The current 'Analysis Service Statistics' explain quantitatively "what is happening", but do not quantify the available capacity of the analytics engine. Managing a large and busy AF Server involves far too much guesswork as to how much additional throughput is available.
At any given moment, hundreds of analytics are running in parallel across dozens of calculation threads, using several or dozens of paralleldatapipes - but as far as I can find, there is no meaningful way to monitor the overall activity levels.
Bottlenecking occurs in many different ways - available CPU, available RAM, available threads, available data pipes, available data rates on the network... are sudden spikes associated with changes in volume of real-time data, or due to periodically scheduled analytics? Currently the official toolset is too limited to track down every eventuality. Users see the Latency escalating, and can lose a lot of time trying to understand why.
The following Performance Counters should be made available:
- Evaluation Thread Utilization (%)
(percentage of threads currently in use)
- Evaluation Thread Utilization by Scheduled Analytics (%)

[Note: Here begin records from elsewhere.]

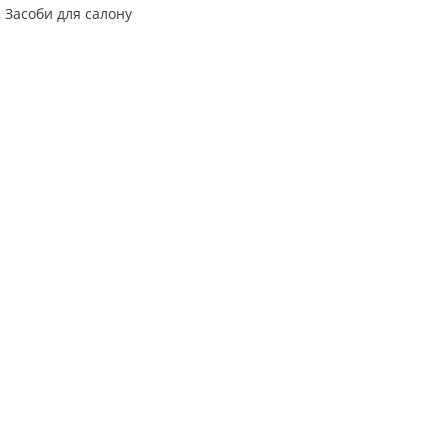
,
Засоби для салону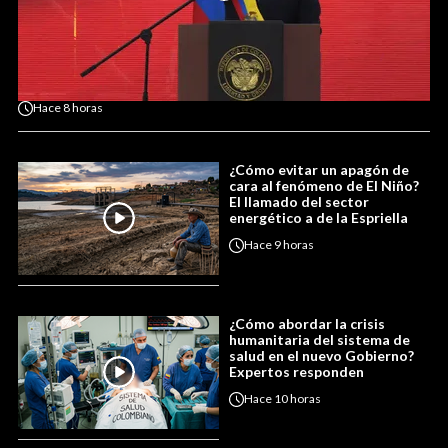
Hace
8 horas
¿Cómo evitar un apagón de
cara al fenómeno de El Niño?
El llamado del sector
energético a de la Espriella
Hace
9 horas
¿Cómo abordar la crisis
humanitaria del sistema de
salud en el nuevo Gobierno?
Expertos responden
Hace
10 horas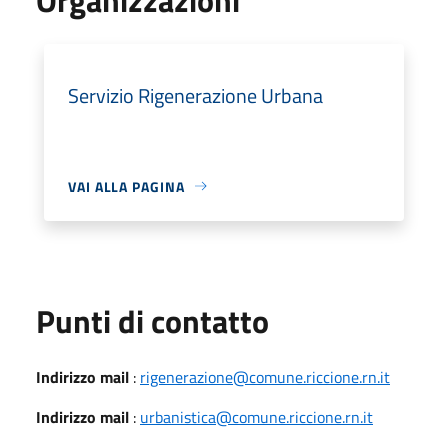
Servizio Rigenerazione Urbana
VAI ALLA PAGINA
Punti di contatto
Indirizzo mail
:
rigenerazione@comune.riccione.rn.it
Indirizzo mail
:
urbanistica@comune.riccione.rn.it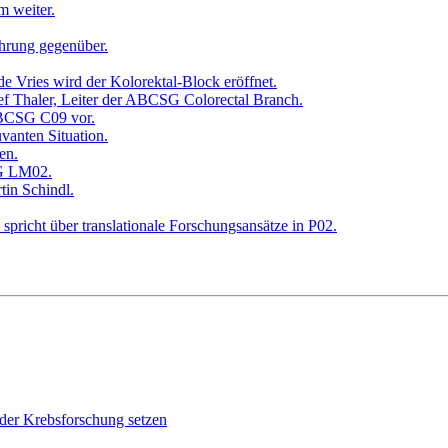
er Krebsforschung setzen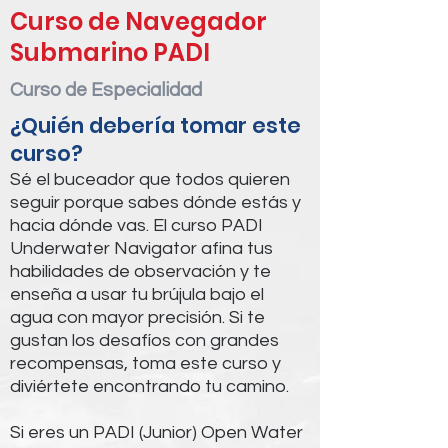
Curso de Navegador
Submarino PADI
Curso de Especialidad
¿Quién debería tomar este
curso?
Sé el buceador que todos quieren
seguir porque sabes dónde estás y
hacia dónde vas. El curso PADI
Underwater Navigator afina tus
habilidades de observación y te
enseña a usar tu brújula bajo el
agua con mayor precisión. Si te
gustan los desafíos con grandes
recompensas, toma este curso y
diviértete encontrando tu camino.
Si eres un PADI (Junior) Open Water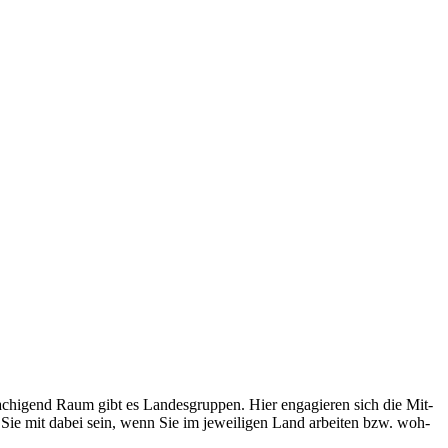
ra­chi­gend Raum gibt es Lan­des­grup­pen. Hier enga­gie­ren sich die Mit­
ch Sie mit dabei sein, wenn Sie im jewei­li­gen Land arbei­ten bzw. woh­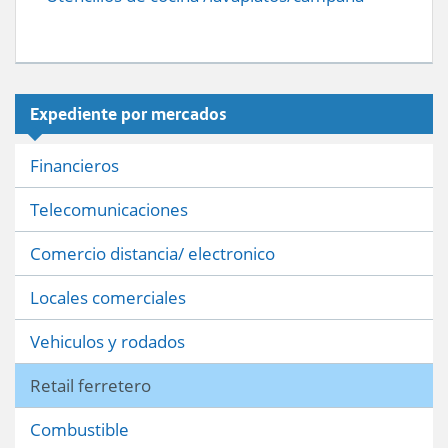
Expediente por mercados
Financieros
Telecomunicaciones
Comercio distancia/ electronico
Locales comerciales
Vehiculos y rodados
Retail ferretero
Combustible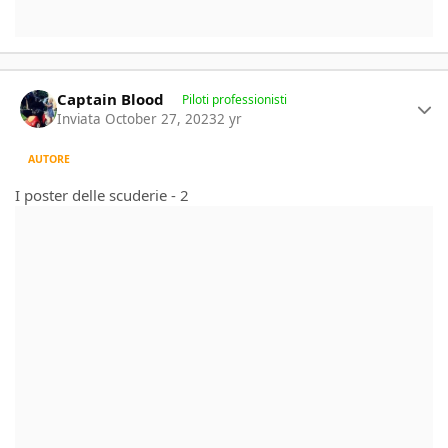
Author stats
Captain Blood
Piloti professionisti
Inviata
October 27, 2023
2 yr
AUTORE
I poster delle scuderie - 2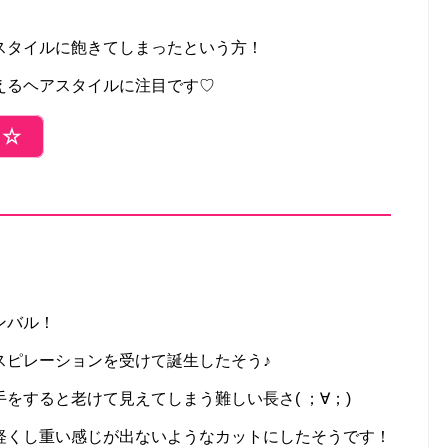
スタイルに飽きてしまったという方！
えるヘアスタイルに注目です♡
ら☆
ンバル！
スピレーションを受けて誕生したそう♪
をすると老けて見えてしまう難しい長さ( ；∀；)
軽くし重い感じが出ないようなカットにしたそうです！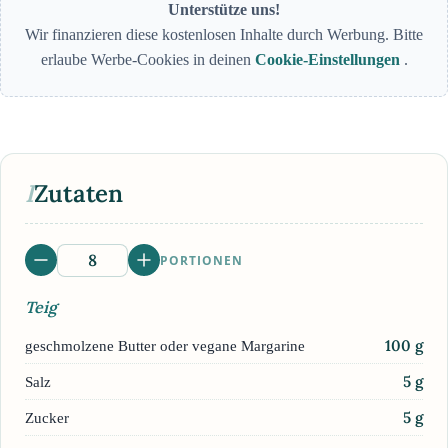
Unterstütze uns!
Wir finanzieren diese kostenlosen Inhalte durch Werbung. Bitte
erlaube Werbe-Cookies in deinen
Cookie-Einstellungen
.
I
Zutaten
PORTIONEN
Teig
100
g
geschmolzene Butter oder vegane Margarine
5
g
Salz
5
g
Zucker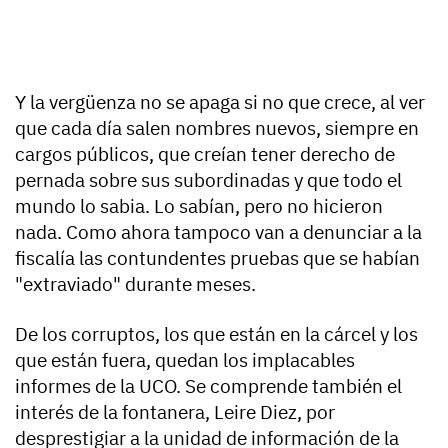
Y la vergüenza no se apaga si no que crece, al ver
que cada día salen nombres nuevos, siempre en
cargos públicos, que creían tener derecho de
pernada sobre sus subordinadas y que todo el
mundo lo sabia. Lo sabían, pero no hicieron
nada. Como ahora tampoco van a denunciar a la
fiscalía las contundentes pruebas que se habían
"extraviado" durante meses.
De los corruptos, los que están en la cárcel y los
que están fuera, quedan los implacables
informes de la UCO. Se comprende también el
interés de la fontanera, Leire Diez, por
desprestigiar a la unidad de información de la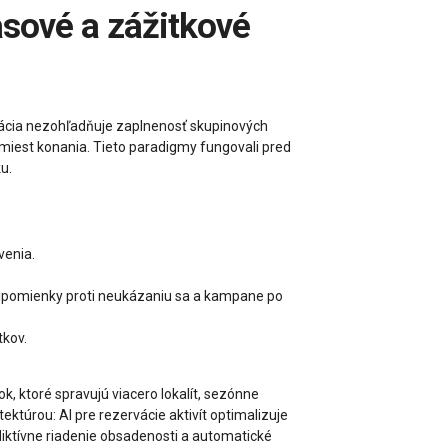
tizácia nezohľadňuje zaplnenosť skupinových
h miest konania. Tieto paradigmy fungovali pred
u.
venia.
pripomienky proti neukázaniu sa a kampane po
tkov.
, ktoré spravujú viacero lokalít, sezónne
ektúrou: AI pre rezervácie aktivít optimalizuje
diktívne riadenie obsadenosti a automatické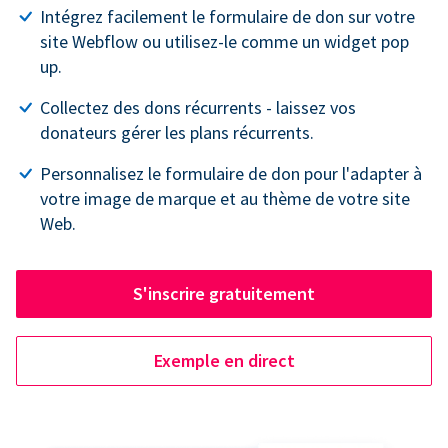
Intégrez facilement le formulaire de don sur votre
site Webflow ou utilisez-le comme un widget pop
up.
Collectez des dons récurrents - laissez vos
donateurs gérer les plans récurrents.
Personnalisez le formulaire de don pour l'adapter à
votre image de marque et au thème de votre site
Web.
S'inscrire gratuitement
Exemple en direct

(percentage of threads currently in use by scheduled analytics)
- Evaluation Thread Utilization by Event-triggered Analytics (%)
(percentage of threads currently in use by event-triggered analytics)
- Evaluation Thread Utilization by Backfilling (%)
(percentage of threads currently in use by backfilling analytics)
- ParallelDataPipe Utilization (%)
(percentage of datapipes in use)
Whether as discrete numbers or percentages, these counters are *essential* for understanding the forward capacity of AF and identifying bottlenecks in Analytic Service performance as they occur.